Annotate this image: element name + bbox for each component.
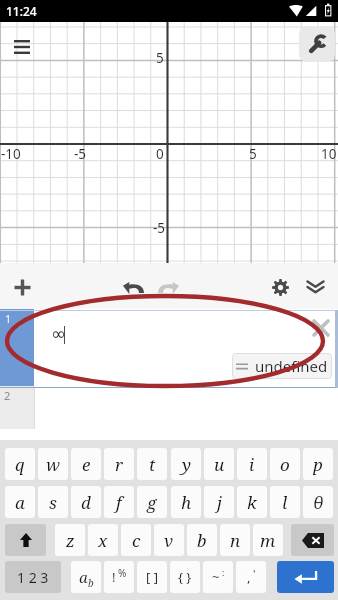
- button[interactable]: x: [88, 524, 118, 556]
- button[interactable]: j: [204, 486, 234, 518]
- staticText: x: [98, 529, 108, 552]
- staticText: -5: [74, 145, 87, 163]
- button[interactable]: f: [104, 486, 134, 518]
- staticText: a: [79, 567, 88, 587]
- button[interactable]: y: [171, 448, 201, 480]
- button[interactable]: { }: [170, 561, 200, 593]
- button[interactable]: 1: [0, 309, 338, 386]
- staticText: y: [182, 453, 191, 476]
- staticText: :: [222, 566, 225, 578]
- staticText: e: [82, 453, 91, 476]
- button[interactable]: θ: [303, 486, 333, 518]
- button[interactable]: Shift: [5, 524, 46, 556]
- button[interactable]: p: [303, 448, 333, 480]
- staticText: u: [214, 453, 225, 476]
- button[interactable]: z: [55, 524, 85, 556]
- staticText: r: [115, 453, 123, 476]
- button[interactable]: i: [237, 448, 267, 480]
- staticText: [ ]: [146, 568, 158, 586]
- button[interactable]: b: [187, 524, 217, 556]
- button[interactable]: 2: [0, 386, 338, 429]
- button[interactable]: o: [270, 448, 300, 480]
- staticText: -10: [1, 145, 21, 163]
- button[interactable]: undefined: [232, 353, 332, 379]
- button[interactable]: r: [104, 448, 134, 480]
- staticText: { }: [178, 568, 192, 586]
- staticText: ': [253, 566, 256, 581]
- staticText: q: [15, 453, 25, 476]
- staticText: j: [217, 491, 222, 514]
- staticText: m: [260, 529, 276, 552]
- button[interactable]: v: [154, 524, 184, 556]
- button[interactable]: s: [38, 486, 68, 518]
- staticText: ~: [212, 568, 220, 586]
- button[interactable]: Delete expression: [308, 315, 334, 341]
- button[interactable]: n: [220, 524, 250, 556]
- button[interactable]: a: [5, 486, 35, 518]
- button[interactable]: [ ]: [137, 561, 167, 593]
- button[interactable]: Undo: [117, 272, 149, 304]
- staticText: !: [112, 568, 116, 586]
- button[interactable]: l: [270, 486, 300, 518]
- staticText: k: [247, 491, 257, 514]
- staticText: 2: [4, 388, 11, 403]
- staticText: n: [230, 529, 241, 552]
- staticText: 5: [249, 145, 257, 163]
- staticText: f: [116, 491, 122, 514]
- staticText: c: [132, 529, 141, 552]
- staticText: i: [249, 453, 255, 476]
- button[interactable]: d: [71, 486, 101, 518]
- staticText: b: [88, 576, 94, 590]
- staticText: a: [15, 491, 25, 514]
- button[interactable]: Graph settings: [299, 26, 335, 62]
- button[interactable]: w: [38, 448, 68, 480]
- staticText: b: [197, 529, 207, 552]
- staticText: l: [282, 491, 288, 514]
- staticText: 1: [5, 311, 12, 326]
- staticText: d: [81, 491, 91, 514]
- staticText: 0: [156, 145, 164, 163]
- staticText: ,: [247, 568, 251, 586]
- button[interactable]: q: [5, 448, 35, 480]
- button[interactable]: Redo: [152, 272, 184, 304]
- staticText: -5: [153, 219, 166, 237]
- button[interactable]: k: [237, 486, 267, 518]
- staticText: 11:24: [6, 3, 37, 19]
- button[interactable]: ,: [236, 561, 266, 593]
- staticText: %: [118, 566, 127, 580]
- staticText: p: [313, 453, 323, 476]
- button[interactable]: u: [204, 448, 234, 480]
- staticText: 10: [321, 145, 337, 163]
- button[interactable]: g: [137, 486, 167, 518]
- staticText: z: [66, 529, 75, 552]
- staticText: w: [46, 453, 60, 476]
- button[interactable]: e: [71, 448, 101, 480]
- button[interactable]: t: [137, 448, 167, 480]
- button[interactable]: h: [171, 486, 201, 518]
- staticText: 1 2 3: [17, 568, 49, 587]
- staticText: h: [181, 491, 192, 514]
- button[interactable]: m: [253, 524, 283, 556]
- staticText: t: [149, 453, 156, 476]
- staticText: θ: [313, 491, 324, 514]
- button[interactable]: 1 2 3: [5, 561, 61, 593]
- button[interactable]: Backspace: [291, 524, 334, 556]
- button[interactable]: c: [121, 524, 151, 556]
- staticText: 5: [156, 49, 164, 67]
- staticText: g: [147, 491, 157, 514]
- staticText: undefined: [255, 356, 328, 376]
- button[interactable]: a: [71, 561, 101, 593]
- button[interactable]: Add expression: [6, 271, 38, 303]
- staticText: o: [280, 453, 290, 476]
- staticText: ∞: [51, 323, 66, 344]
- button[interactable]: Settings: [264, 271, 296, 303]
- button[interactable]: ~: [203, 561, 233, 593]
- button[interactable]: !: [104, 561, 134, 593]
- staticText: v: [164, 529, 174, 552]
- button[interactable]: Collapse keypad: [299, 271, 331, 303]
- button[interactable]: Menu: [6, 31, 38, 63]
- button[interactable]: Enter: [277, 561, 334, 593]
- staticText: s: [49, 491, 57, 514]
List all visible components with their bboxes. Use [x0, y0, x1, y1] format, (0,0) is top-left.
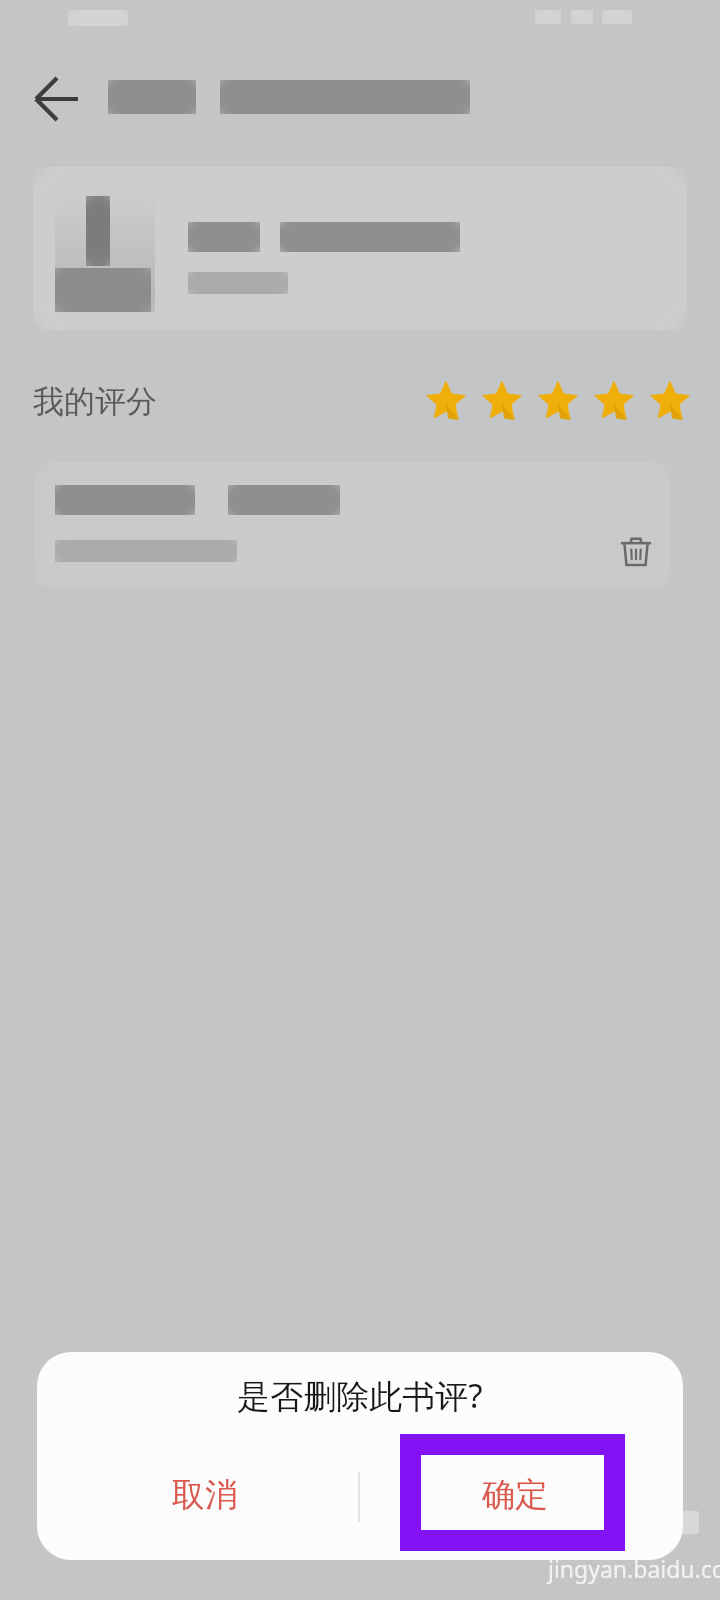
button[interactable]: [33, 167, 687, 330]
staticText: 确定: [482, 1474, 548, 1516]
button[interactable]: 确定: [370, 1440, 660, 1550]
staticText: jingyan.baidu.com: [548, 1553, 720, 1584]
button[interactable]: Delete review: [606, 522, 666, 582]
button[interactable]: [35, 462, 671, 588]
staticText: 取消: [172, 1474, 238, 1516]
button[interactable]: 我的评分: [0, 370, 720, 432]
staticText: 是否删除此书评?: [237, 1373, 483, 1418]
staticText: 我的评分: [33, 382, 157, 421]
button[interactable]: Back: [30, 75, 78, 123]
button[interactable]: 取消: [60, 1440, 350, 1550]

* * *

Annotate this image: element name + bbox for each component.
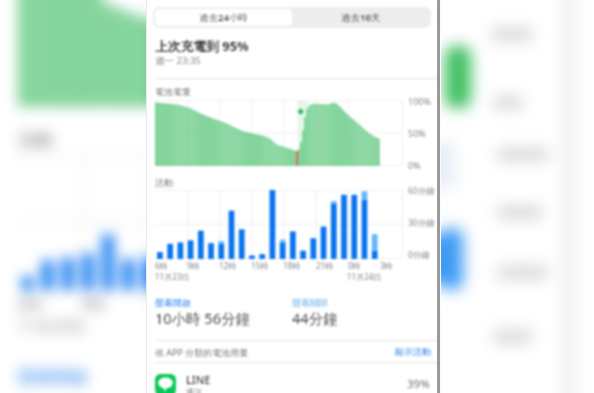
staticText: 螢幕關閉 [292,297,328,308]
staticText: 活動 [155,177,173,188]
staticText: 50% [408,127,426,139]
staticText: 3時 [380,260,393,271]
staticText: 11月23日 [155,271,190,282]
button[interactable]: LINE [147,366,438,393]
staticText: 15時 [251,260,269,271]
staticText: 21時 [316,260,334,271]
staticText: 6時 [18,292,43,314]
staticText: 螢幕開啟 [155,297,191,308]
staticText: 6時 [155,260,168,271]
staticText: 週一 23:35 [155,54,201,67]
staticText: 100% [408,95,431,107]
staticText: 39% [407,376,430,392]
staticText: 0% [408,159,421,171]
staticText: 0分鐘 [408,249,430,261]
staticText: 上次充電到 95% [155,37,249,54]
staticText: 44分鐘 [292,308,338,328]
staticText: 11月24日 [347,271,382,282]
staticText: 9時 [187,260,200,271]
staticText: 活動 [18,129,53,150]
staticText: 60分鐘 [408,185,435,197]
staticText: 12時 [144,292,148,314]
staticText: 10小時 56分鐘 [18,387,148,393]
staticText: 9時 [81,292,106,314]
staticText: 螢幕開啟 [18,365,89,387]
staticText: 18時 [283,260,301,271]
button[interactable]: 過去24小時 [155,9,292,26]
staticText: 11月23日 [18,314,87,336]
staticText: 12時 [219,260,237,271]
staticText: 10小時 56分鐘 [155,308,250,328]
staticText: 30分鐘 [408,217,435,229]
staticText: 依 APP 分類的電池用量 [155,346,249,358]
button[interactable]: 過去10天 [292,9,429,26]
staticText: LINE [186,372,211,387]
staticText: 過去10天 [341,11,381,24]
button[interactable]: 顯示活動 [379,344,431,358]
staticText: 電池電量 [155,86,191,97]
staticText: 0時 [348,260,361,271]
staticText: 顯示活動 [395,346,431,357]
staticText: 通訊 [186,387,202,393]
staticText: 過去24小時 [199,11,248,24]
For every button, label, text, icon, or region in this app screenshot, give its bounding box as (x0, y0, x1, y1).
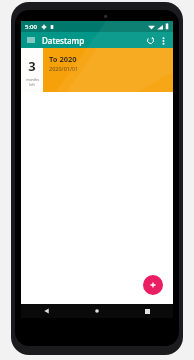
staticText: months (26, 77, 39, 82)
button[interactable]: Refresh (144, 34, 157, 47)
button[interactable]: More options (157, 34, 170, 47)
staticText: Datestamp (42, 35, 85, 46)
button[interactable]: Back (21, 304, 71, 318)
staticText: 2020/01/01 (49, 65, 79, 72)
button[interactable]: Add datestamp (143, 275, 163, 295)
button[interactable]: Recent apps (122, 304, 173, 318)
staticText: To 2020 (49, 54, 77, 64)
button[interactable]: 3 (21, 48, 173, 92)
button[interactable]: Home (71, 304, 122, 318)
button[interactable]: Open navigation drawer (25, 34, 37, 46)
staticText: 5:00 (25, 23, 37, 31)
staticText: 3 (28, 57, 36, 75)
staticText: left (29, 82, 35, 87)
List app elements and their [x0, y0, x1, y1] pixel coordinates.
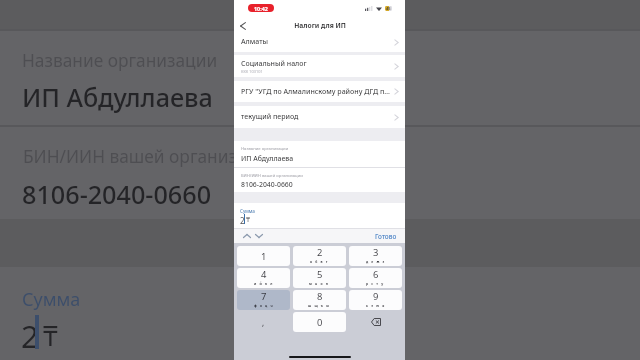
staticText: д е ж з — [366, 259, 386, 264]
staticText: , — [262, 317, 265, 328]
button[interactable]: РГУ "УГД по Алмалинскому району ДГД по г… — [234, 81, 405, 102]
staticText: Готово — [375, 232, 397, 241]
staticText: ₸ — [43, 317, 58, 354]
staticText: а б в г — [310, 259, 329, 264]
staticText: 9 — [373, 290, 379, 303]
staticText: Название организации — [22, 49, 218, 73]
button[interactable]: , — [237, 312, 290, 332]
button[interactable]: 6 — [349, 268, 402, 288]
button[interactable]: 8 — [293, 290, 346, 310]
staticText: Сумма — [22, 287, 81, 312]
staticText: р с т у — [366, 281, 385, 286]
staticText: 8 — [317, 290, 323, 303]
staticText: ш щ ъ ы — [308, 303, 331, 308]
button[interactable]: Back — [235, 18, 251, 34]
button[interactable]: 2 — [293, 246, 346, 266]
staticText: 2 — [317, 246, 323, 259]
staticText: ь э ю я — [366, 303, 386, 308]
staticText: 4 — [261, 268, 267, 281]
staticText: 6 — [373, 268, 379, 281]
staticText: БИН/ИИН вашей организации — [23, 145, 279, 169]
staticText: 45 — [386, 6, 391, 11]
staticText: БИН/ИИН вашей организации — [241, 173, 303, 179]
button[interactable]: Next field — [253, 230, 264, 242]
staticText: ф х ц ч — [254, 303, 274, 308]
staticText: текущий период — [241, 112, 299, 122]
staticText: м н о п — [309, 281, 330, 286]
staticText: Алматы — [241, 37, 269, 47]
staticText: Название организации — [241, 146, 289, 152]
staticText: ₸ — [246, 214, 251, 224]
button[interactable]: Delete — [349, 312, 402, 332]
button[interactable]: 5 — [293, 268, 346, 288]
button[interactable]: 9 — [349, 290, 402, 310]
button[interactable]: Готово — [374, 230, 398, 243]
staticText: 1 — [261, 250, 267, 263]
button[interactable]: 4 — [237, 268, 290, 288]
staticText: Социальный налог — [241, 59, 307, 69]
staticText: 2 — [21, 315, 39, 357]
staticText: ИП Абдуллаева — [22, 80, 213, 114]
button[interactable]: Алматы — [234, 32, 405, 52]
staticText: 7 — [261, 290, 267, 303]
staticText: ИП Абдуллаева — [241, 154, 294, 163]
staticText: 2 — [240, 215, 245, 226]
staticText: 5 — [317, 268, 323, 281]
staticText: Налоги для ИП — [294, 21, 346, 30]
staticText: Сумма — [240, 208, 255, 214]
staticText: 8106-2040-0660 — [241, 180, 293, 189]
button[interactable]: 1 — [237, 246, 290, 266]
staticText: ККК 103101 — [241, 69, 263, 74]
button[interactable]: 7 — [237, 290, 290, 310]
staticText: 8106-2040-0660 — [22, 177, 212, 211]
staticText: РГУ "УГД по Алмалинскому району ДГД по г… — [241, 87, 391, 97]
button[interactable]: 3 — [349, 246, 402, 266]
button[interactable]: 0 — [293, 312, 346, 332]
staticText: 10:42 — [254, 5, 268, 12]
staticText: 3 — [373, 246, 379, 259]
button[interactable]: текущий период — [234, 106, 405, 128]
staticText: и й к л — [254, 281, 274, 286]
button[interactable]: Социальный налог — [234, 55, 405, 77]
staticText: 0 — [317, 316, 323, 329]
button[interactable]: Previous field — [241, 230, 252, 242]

GOAL OF THE EXERCISE → Of the entries above, how many lines hold the word "Абдуллаева"? Give back only that number.

RESPONSE AREA → 2